[Collection entries]
━━━━━━━━━━
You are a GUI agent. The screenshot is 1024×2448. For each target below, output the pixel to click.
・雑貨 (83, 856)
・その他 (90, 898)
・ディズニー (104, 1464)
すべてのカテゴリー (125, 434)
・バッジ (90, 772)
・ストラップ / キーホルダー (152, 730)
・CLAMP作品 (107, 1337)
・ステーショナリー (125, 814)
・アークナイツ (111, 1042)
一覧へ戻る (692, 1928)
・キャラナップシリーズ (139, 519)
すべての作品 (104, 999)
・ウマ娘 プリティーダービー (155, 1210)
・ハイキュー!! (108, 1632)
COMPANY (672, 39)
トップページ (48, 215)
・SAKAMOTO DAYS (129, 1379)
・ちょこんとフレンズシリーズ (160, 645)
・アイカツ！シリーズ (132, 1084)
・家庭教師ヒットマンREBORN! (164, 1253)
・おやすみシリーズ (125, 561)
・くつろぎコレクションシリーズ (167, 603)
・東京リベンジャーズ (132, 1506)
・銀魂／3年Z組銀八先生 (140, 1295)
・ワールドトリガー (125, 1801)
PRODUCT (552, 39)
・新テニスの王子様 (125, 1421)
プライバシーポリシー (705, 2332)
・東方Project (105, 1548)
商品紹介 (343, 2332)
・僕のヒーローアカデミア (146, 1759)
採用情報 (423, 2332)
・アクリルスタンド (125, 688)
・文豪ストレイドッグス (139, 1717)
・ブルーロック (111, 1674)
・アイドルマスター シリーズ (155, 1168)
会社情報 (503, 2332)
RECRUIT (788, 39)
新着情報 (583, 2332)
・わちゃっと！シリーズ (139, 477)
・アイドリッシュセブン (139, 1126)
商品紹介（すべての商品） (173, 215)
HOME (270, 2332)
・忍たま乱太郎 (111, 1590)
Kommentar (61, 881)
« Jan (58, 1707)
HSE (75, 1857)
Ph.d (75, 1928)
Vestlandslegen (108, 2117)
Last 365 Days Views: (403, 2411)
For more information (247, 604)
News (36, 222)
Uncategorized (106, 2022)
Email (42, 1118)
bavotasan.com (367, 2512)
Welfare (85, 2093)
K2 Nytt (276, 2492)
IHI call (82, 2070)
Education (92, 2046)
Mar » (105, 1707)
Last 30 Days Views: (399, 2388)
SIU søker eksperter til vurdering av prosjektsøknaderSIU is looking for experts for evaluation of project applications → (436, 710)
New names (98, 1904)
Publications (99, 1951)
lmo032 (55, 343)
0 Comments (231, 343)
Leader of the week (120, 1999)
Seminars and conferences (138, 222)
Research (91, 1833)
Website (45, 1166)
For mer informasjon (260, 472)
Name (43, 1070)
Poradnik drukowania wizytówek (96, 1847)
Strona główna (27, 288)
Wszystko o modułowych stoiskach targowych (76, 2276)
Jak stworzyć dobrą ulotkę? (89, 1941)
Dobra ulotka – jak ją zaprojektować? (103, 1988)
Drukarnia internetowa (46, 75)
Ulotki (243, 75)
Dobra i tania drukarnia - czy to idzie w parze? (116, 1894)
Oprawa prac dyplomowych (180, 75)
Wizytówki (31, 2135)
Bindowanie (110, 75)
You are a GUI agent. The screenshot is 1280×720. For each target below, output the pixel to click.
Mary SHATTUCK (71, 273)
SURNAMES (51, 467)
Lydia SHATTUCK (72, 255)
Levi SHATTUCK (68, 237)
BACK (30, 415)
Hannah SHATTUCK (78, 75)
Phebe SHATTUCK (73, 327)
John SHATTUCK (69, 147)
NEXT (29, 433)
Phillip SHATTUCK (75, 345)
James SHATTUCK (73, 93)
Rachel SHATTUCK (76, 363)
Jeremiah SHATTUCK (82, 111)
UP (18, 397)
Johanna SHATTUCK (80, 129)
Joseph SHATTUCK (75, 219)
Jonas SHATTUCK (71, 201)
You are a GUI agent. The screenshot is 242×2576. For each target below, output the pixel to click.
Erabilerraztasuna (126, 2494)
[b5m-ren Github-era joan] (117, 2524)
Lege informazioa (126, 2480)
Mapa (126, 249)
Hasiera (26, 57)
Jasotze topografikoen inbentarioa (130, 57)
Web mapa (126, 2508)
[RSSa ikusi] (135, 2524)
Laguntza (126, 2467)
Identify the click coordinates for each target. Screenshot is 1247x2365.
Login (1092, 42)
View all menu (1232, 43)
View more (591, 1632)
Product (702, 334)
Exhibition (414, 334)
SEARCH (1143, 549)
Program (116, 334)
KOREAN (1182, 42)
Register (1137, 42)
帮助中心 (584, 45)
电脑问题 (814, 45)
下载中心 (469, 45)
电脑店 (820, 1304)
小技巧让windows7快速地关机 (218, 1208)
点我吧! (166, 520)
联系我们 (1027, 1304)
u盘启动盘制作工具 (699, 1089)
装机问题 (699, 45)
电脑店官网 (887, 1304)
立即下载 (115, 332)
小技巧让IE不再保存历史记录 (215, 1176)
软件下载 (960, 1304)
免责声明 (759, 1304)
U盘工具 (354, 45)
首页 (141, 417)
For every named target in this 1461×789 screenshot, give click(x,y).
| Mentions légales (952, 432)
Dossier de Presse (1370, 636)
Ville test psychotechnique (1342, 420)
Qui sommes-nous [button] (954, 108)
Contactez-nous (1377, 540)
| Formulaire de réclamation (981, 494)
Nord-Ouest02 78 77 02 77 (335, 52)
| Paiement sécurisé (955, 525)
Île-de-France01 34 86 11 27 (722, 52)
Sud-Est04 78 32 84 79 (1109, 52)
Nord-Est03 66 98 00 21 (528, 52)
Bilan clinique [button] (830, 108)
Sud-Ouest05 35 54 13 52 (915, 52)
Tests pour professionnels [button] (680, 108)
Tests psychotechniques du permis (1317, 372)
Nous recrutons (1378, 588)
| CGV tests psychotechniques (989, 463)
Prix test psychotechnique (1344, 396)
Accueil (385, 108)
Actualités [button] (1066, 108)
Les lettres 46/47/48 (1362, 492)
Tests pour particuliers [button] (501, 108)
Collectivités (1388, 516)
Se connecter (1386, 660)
━━━━━━━━━━
Your task -> Reproduce the entries above exactly, but only the lines between the line holding "BACK (30, 415)" and the line holding "[b5m-ren Github-era joan] (117, 2524)", inclusive.

Task output ->
BACK (30, 415)
Hannah SHATTUCK (78, 75)
Phebe SHATTUCK (73, 327)
John SHATTUCK (69, 147)
NEXT (29, 433)
Phillip SHATTUCK (75, 345)
James SHATTUCK (73, 93)
Rachel SHATTUCK (76, 363)
Jeremiah SHATTUCK (82, 111)
UP (18, 397)
Johanna SHATTUCK (80, 129)
Joseph SHATTUCK (75, 219)
Jonas SHATTUCK (71, 201)
You are a GUI agent. The screenshot is 242×2576. For each target below, output the pixel to click.
Erabilerraztasuna (126, 2494)
[b5m-ren Github-era joan] (117, 2524)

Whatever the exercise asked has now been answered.